__Records contained in a dataset__:
============================================================

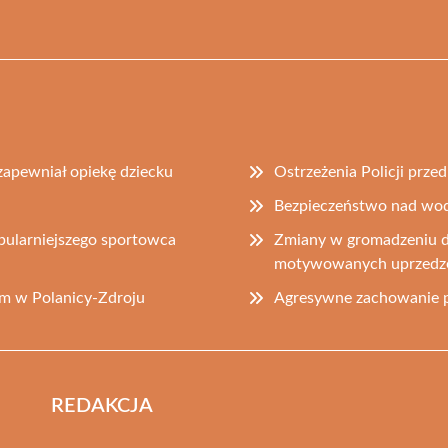
 zapewniał opiekę dziecku
Ostrzeżenia Policji prz
Bezpieczeństwo nad wodą
pularniejszego sportowca
Zmiany w gromadzeniu d
motywowanych uprzedz
m w Polanicy-Zdroju
Agresywne zachowanie p
REDAKCJA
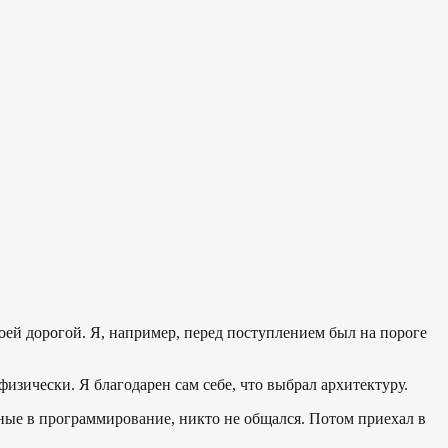
оей дорогой. Я, например, перед поступлением был на пороге
 физически. Я благодарен сам себе, что выбрал архитектуру.
ные в программирование, никто не общался. Потом приехал в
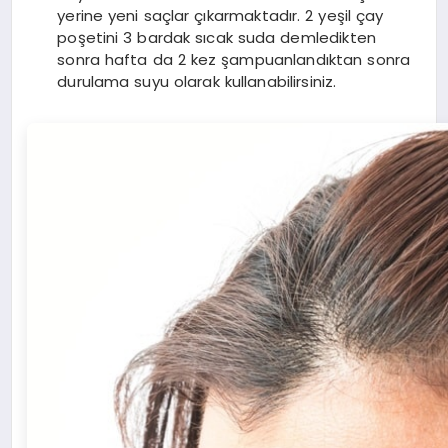
yerine yeni saçlar çıkarmaktadır. 2 yeşil çay
poşetini 3 bardak sıcak suda demledikten
sonra hafta da 2 kez şampuanlandıktan sonra
durulama suyu olarak kullanabilirsiniz.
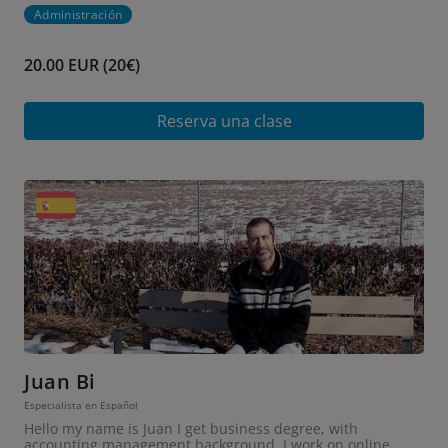
Administración
20.00 EUR (20€)
Reserva una clase
Juan Bi
Especialista en Español
Hello my name is Juan I get business degree, with
accounting management background. I work on online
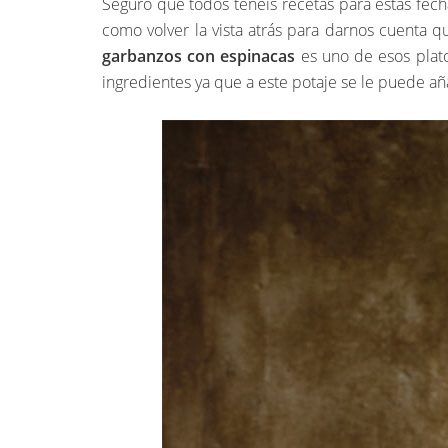
Seguro que todos tenéis recetas para estas fec
como volver la vista atrás para darnos cuenta 
garbanzos con espinacas
es uno de esos plato
ingredientes ya que a este potaje se le puede añ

============================================================

__What the exercise asks__: In the records above, find the line that contains "ные в программирование, никто", then write it out along with every line after it, exactly, through the last one. Leave the pictures out.

__Written response__:
ные в программирование, никто не общался. Потом приехал в
yerine yeni saçlar çıkarmaktadır. 2 yeşil çay
poşetini 3 bardak sıcak suda demledikten
sonra hafta da 2 kez şampuanlandıktan sonra
durulama suyu olarak kullanabilirsiniz.
Administración
20.00 EUR (20€)
Reserva una clase
Juan Bi
Especialista en Español
Hello my name is Juan I get business degree, with
accounting management background. I work on online
Seguro que todos tenéis recetas para estas fec
como volver la vista atrás para darnos cuenta 
garbanzos con espinacas
es uno de esos plato
ingredientes ya que a este potaje se le puede añ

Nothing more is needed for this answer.